HO CHI MINH, Vietnam (EFE).— Ferdinand “Bonbong” Marcos, hijo del fallecido dictador filipino, parte como el candidato favorito para tomar el relevo de Rodrigo Duterte en la presidencia de Filipinas, que ayer dio el pistoletazo de salida a la campaña electoral de los comicios del 9 de mayo.

Oficialmente son 10 los contendientes a ocupar la presidencia del archipiélago durante los próximos seis años, pero los sondeos por el momento solo otorgan posibilidades reales a Marcos y a la actual vicepresidenta, Leni Robredo.

Por detrás intentan convencer a los 67.5 millones de electores filipinos (1.8 millones desde el extranjero) el senador Panfilo Lacson; el alcalde de Manila, Francisco Domagoso (alias Isko Moreno), y la leyenda del boxeo Manny Pacquiao.

Casi 33 años después de la muerte de Ferdinand Marcos en su exilio de Hawái, su hijo “Bongbong”, de 64 años, parte como máximo favorito, aupado por su potente maquinaria propagandística que en las redes sociales reivindica sin rubor el legado de su padre y obvia los abusos de derechos humanos y el dinero sustraído a las arcas públicas.

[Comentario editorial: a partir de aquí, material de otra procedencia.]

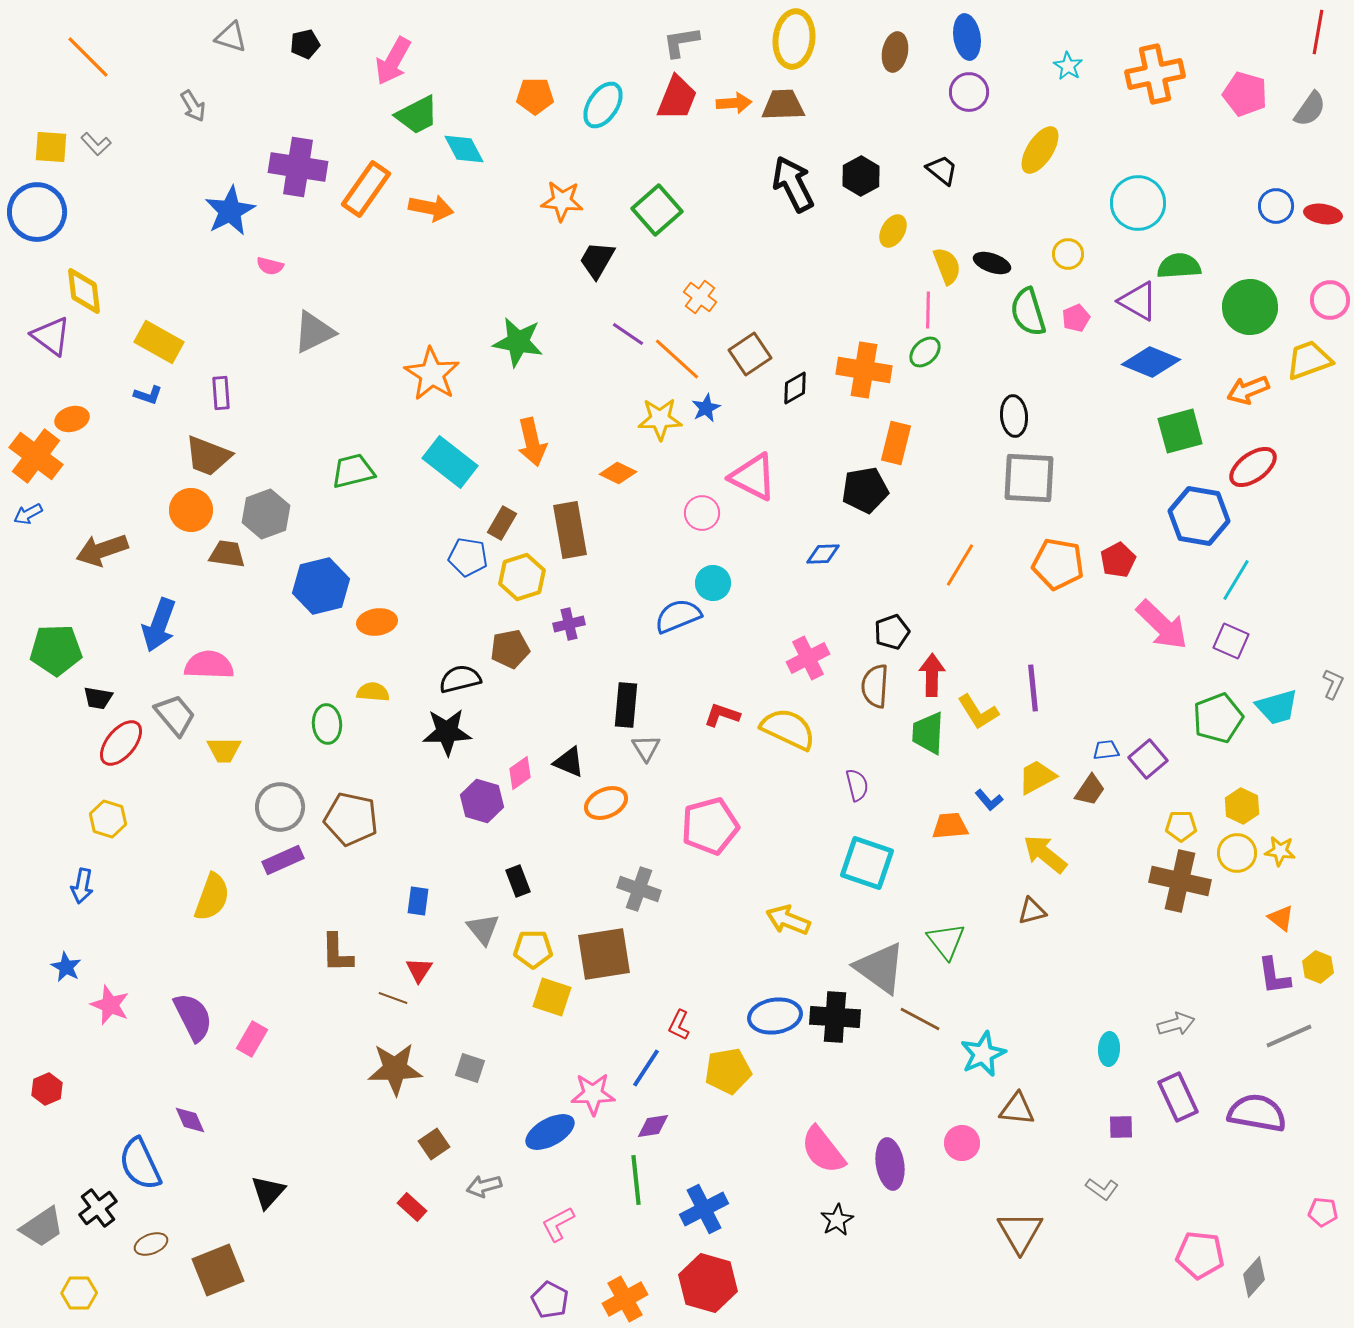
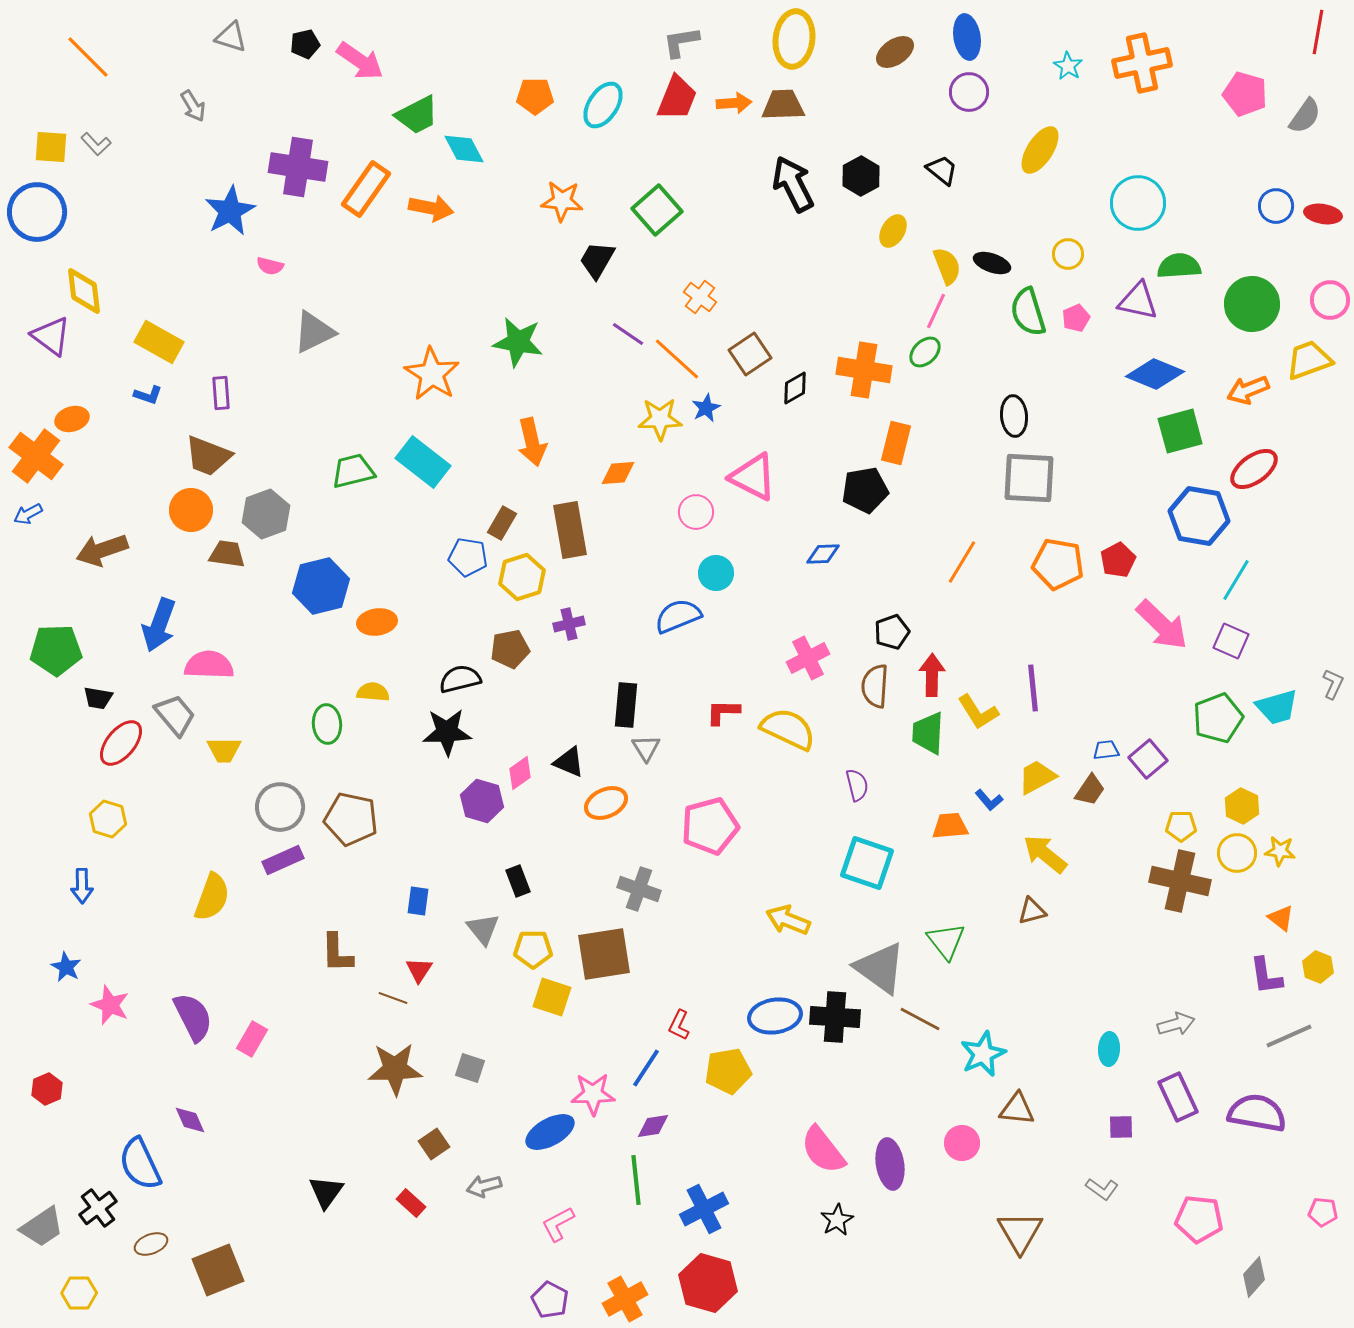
brown ellipse at (895, 52): rotated 45 degrees clockwise
pink arrow at (393, 61): moved 33 px left; rotated 84 degrees counterclockwise
orange cross at (1155, 74): moved 13 px left, 11 px up
gray semicircle at (1310, 109): moved 5 px left, 7 px down
purple triangle at (1138, 301): rotated 18 degrees counterclockwise
green circle at (1250, 307): moved 2 px right, 3 px up
pink line at (928, 310): moved 8 px right, 1 px down; rotated 24 degrees clockwise
blue diamond at (1151, 362): moved 4 px right, 12 px down
cyan rectangle at (450, 462): moved 27 px left
red ellipse at (1253, 467): moved 1 px right, 2 px down
orange diamond at (618, 473): rotated 30 degrees counterclockwise
pink circle at (702, 513): moved 6 px left, 1 px up
orange line at (960, 565): moved 2 px right, 3 px up
cyan circle at (713, 583): moved 3 px right, 10 px up
red L-shape at (722, 715): moved 1 px right, 3 px up; rotated 18 degrees counterclockwise
blue arrow at (82, 886): rotated 12 degrees counterclockwise
purple L-shape at (1274, 976): moved 8 px left
black triangle at (268, 1192): moved 58 px right; rotated 6 degrees counterclockwise
red rectangle at (412, 1207): moved 1 px left, 4 px up
pink pentagon at (1200, 1255): moved 1 px left, 36 px up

Según Transparencia Internacional, Ferdinand Marcos (que gobernó entre 1965 y 1986) se apropió de forma ilícita de unos 10,000 millones de dólares, mientras se calcula que 3,257 personas fueron ejecutadas de manera sumaria, 70,000 encarceladas y 34,000 torturadas desde que decretó la Ley Marcial en 1972.

 

Ambos asuntos se han convertido en tabú para el candidato, que se muestra reacio a participar en entrevistas y debates, y rechaza discusiones “sobre la historia del país” cuando se le plantean preguntas incómodas.

Su estrategia conservadora se justifica por su fortaleza en las encuestas, con un apoyo del 54 por ciento de los consultados por la firma Pulse Asia, mientras que su más inmediata perseguidora, la vicepresidenta Leni Robredo, se queda en un 20 por ciento.